New Delhi: In December 2017, India’s own payments system Unified Payment Interface (UPI) had stood 5th among more than 40 countries’ payment systems tracked by US-based Fidelity National Information Services Inc.. Developed by an RBI regulated body; the National Payments Corporation of India (NPCI), UPI is built over IMPS infrastructure allowing users transfer money between any two parties’ bank accounts within seconds.
Criteria for being a competent payment system under Fidelity National include round-the-clock availability, the speed of settlement and level of government or regulatory support. The real-time payment system allows mobile apps run by retailers, airlines and other firms to take payment directly from the bank account, and has gained half the value of debit and credit cards swiped at stores last month, Bloomberg quoted RBI data. Resulting Global champions like Visa and Mastercard losing market share in India.
“The introduction of UPI in August 2016 led to the creation of a wealth of new innovative payment solutions, and the adoption rates of UPI payments are truly spectacular,” the US-based firm has said in its report. UPI “opens up access to real-time by allowing payments to be directly integrated into external business applications”, it said.
Amazon.com Inc. and Jet Airways India Ltd are among firms that have integrated UPI into their apps. Cab firm Ola, Kishore Biyani’s Big Bazaar retail chain and incumbent mobile wallet leader Paytm Mobile Solutions Pvt. Ltd are other users. Facebook Inc. is also piloting a payments service in India with UPI for its WhatsApp Pay, drawing comparisons with China’s WeChat popularity that also revolutionised payment system in China.

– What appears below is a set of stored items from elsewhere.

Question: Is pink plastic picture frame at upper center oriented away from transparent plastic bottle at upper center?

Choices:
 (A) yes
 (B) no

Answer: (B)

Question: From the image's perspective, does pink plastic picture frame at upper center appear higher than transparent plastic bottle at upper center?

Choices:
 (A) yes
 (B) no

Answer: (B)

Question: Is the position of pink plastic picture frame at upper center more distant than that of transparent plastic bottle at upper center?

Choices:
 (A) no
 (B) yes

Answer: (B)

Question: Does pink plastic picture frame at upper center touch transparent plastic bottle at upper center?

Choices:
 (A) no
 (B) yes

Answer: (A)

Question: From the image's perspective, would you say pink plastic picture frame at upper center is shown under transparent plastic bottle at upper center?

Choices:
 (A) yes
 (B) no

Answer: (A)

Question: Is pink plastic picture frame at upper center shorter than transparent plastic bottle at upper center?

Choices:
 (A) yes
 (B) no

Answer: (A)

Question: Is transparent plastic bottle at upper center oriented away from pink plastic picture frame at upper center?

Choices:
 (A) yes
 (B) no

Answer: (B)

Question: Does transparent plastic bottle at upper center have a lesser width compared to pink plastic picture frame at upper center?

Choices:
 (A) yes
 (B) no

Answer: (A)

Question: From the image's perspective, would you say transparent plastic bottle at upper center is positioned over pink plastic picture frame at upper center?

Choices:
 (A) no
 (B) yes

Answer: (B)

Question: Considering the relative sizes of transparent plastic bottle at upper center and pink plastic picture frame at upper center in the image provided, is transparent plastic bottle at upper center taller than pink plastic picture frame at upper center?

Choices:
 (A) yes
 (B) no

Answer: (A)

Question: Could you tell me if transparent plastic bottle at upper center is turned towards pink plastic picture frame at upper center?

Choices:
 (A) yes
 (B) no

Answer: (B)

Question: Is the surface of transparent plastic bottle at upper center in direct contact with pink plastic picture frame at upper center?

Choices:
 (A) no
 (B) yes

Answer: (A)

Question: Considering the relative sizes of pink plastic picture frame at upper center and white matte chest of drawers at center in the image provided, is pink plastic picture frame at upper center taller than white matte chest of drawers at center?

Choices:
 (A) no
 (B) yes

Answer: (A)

“Payment integration into popular apps in India will drive the digital payments market to $1 trillion over the next five years,” Credit Suisse Group AG said in a report last month.
The number of UPI transactions have reached 57,000% since demonetisation in 2016. On the other hand debit and credit cards usage has gained a momentum by only 20%. “While the effects of the demonetisation event…are now waning, it would be safe to conclude that the event has caused a permanent uplift in the share of non-cash transactions in the economy,” said Credit Suisse.